Dataset entries
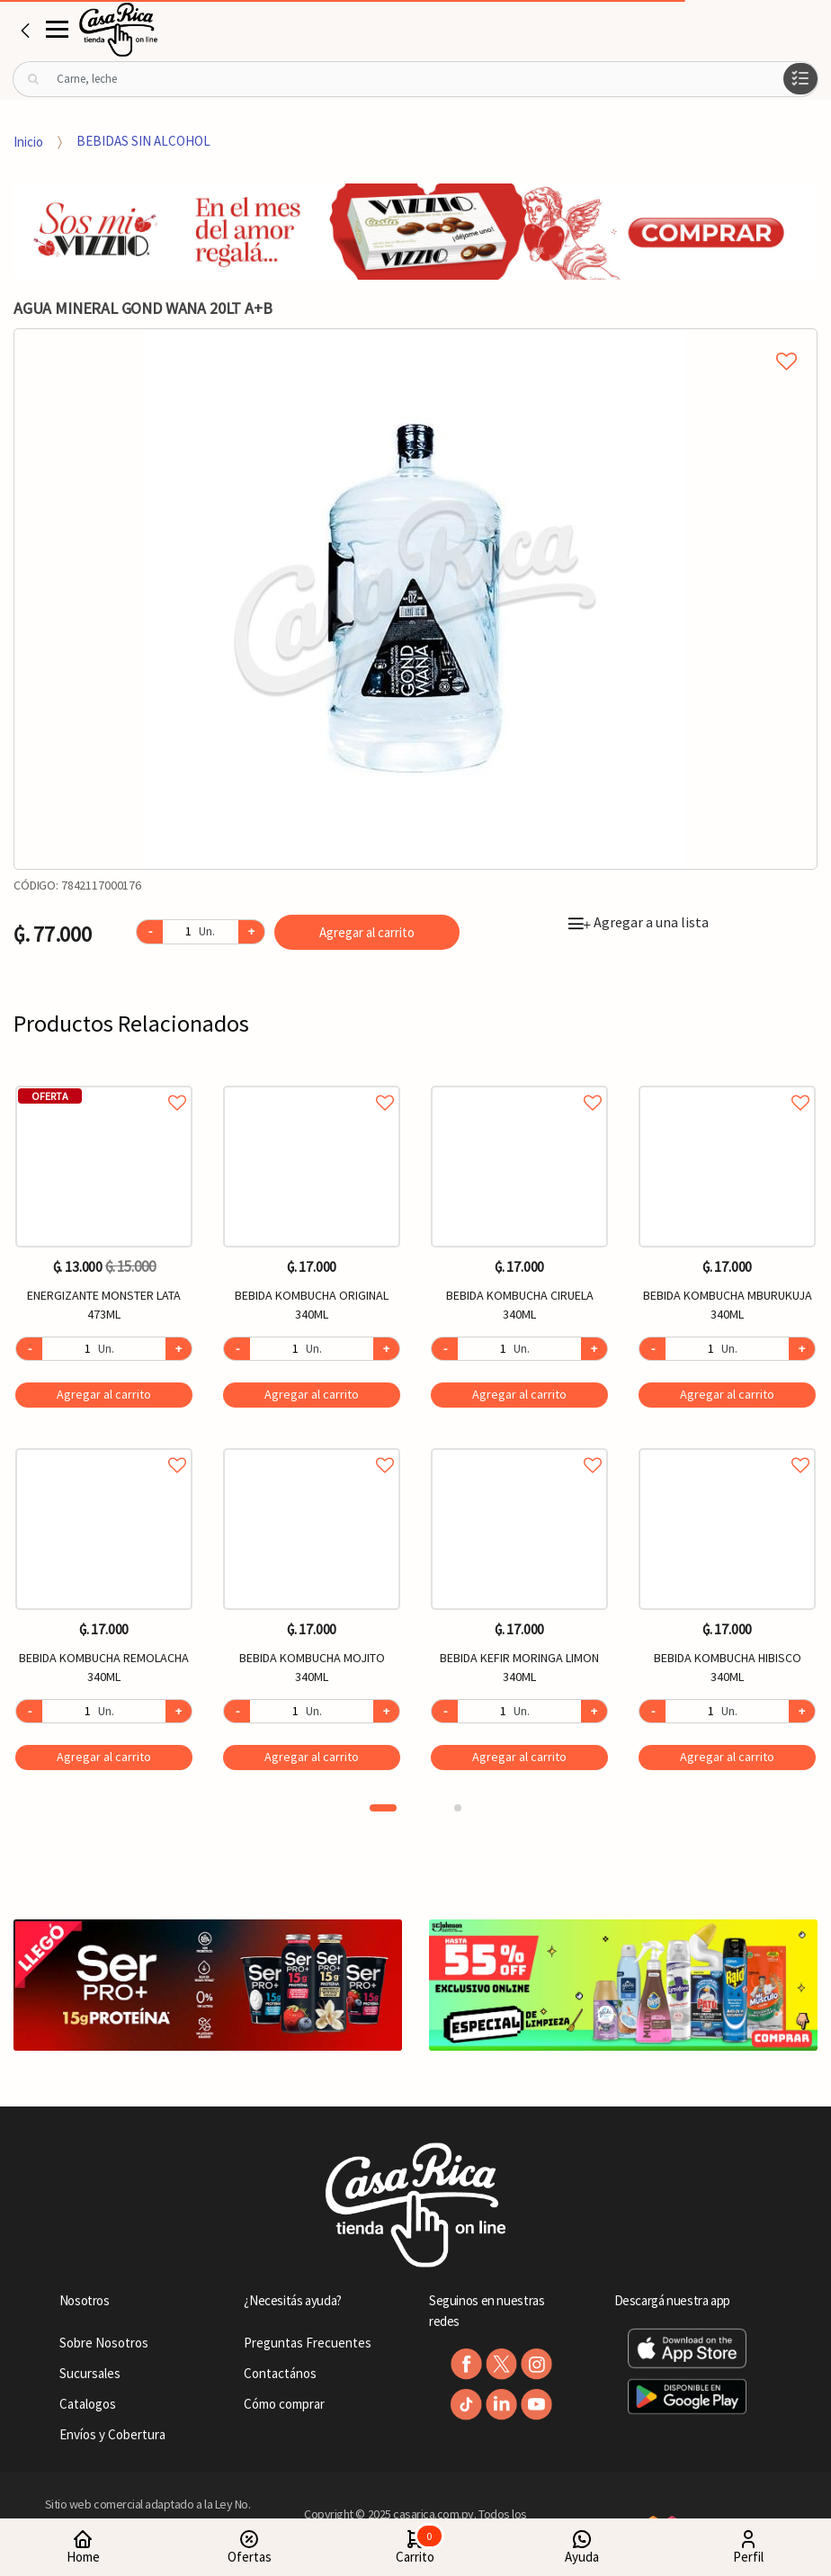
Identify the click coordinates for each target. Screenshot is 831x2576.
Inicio (28, 140)
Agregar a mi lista (415, 341)
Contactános (280, 2373)
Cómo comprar (284, 2403)
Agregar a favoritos (104, 1082)
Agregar (104, 1394)
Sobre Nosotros (103, 2342)
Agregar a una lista (638, 922)
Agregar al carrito (367, 932)
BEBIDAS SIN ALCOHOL (143, 140)
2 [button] (458, 1807)
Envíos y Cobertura (112, 2434)
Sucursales (90, 2373)
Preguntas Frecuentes (307, 2342)
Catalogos (87, 2403)
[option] (415, 599)
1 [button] (383, 1807)
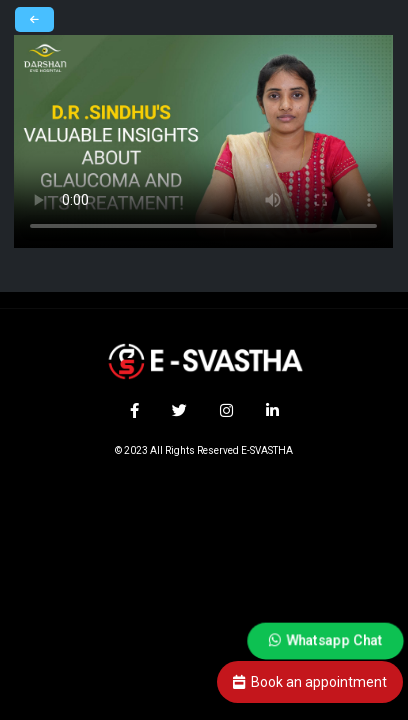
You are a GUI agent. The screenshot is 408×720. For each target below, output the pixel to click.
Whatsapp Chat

PROMPT: Each record above must be returned exactly as written, with its pictures omitted.

SOLUTION:
Identify the click coordinates for each target. Screenshot is 831x2576.
Inicio (28, 140)
Agregar a mi lista (415, 341)
Contactános (280, 2373)
Cómo comprar (284, 2403)
Agregar a favoritos (104, 1082)
Agregar (104, 1394)
Sobre Nosotros (103, 2342)
Agregar a una lista (638, 922)
Agregar al carrito (367, 932)
BEBIDAS SIN ALCOHOL (143, 140)
2 [button] (458, 1807)
Envíos y Cobertura (112, 2434)
Sucursales (90, 2373)
Preguntas Frecuentes (307, 2342)
Catalogos (87, 2403)
[option] (415, 599)
1 [button] (383, 1807)
You are a GUI agent. The screenshot is 408×720. For each target below, output the pixel to click.
Whatsapp Chat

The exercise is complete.